(Work instructions)
Each line of the records that holds the word "аппаратов" should be copied out.

[Extracted page text data]
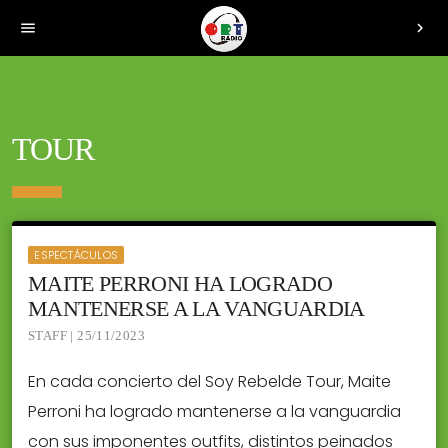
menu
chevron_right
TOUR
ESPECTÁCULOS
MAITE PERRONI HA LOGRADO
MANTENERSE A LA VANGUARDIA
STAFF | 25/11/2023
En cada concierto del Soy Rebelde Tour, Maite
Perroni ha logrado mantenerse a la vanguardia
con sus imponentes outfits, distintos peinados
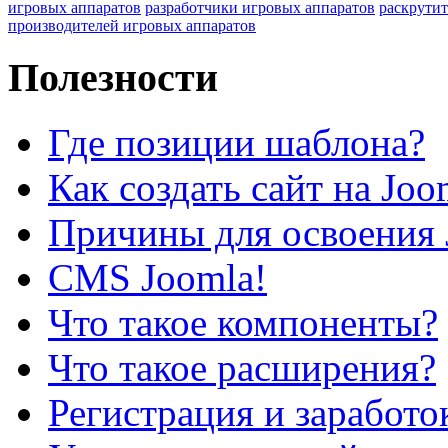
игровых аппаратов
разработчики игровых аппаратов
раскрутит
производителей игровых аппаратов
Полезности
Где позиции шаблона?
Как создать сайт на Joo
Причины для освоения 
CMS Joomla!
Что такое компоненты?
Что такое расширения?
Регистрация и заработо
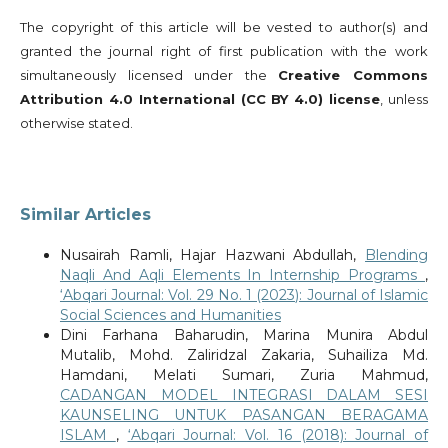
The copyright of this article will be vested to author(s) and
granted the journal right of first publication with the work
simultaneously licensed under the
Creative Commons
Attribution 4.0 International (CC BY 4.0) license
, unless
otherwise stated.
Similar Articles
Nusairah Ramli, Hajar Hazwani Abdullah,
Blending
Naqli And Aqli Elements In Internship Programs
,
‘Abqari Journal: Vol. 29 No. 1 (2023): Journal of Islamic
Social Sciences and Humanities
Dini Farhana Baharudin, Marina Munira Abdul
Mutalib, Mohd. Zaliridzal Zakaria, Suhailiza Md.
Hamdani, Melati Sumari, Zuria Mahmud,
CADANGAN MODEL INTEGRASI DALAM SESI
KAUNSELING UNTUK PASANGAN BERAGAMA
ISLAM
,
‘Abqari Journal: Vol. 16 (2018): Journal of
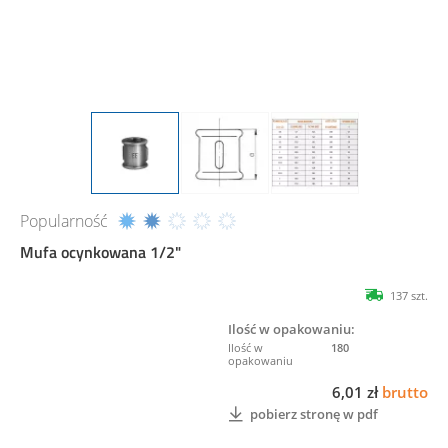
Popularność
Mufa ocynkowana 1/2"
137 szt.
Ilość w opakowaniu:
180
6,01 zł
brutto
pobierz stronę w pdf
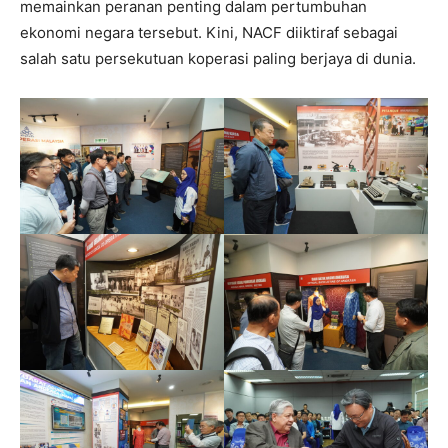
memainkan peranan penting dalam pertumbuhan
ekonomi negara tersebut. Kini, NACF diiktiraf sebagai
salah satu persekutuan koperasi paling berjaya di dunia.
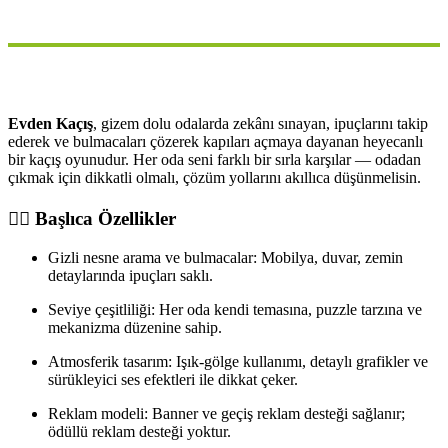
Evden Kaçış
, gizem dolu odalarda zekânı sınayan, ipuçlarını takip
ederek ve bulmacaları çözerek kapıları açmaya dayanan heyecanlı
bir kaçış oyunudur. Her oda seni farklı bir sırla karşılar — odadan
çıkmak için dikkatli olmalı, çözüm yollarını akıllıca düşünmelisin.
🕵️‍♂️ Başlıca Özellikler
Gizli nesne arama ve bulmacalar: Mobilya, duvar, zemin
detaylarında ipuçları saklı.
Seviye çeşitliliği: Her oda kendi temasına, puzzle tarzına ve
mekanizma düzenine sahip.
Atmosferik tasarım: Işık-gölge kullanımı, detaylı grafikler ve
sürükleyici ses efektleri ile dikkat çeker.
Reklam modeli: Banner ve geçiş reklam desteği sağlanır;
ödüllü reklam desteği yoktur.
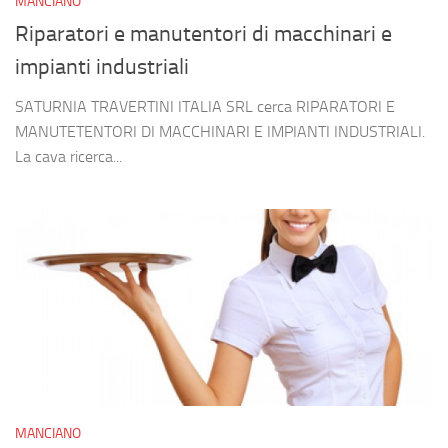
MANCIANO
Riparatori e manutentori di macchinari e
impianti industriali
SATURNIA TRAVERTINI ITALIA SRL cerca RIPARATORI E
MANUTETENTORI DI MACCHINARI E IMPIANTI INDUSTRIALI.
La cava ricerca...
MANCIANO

---

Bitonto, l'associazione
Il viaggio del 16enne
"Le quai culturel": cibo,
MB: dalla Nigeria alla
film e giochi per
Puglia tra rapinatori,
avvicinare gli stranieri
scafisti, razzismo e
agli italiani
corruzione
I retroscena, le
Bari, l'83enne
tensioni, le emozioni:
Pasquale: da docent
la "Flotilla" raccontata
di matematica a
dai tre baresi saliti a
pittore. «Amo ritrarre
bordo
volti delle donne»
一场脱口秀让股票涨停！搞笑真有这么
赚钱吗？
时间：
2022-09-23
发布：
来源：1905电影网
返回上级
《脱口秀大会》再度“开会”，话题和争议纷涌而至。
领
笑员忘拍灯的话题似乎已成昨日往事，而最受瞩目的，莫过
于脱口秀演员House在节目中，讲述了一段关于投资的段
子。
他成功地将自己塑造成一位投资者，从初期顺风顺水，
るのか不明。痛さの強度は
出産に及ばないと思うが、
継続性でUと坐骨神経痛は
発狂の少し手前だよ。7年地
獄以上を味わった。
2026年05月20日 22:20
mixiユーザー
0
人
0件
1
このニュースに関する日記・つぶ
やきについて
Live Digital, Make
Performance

(Answer section)
игровых аппаратов
разработчики игровых аппаратов
производителей игровых аппаратов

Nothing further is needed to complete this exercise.